Mango Fever

Halar Soomro

Halar Soomro received a grant for the development of new work. Mango Fever is a personal journey in the form of an audiovisual project that explores the story of the Sindhri mango: a symbol of shared heritage between the Vietnamese and Pakistani diasporas in the Netherlands. Born from sincere conversations with close friends, the project combines documentary filmmaking and ethnographic research to capture how climate change and global consumer trends have transformed a beloved summer tradition. With honesty at its core, Mango Fever challenges climate ignorance and celebrates the resilient ties that bind us, while inviting a reconsideration of our responsibility toward food. By weaving together personal memories and traditions, the project offers a layered perspective on food, opening up dialogue within Dutch society through field recordings and conversations that reflect on the sensory, historical, and social significance of the mango.

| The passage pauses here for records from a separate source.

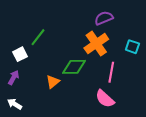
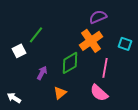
green diamond: (74, 67) -> (70, 63), turned -30
purple arrow: (14, 77) -> (42, 73), moved
orange triangle: (53, 82) -> (60, 93), moved

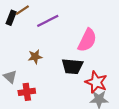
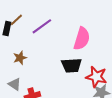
brown star: (35, 57) -> (20, 58), moved

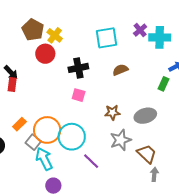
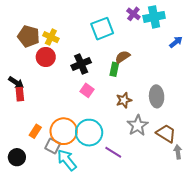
green rectangle: (164, 84) -> (114, 69), moved
pink square: (79, 95) -> (87, 90), turned 32
gray ellipse: (145, 116) -> (157, 96), turned -65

Halar is an artist, cultural researcher, and archivist currently based in Maastricht. His practice spans installation, text, video, performance, and archival work, exploring the intersections of memory, displacement, and postcolonial identities. Rooted in his family’s migration history following the 1947 Partition of India, his work critically questions the notion of postcolonial Pakistan and what it means to inherit a fractured homeland. Halar works with interdisciplinary methods, including multimedia installations, digitisation of familial artefacts, field research, oral history documentation, ethnographic study, and textile. Driven by a deep desire to question fabricated socio-political divisions within South Asia, his work encourages a nuanced understanding of liberation, with a focus on cultural reclamation and collective healing amidst fragmented histories.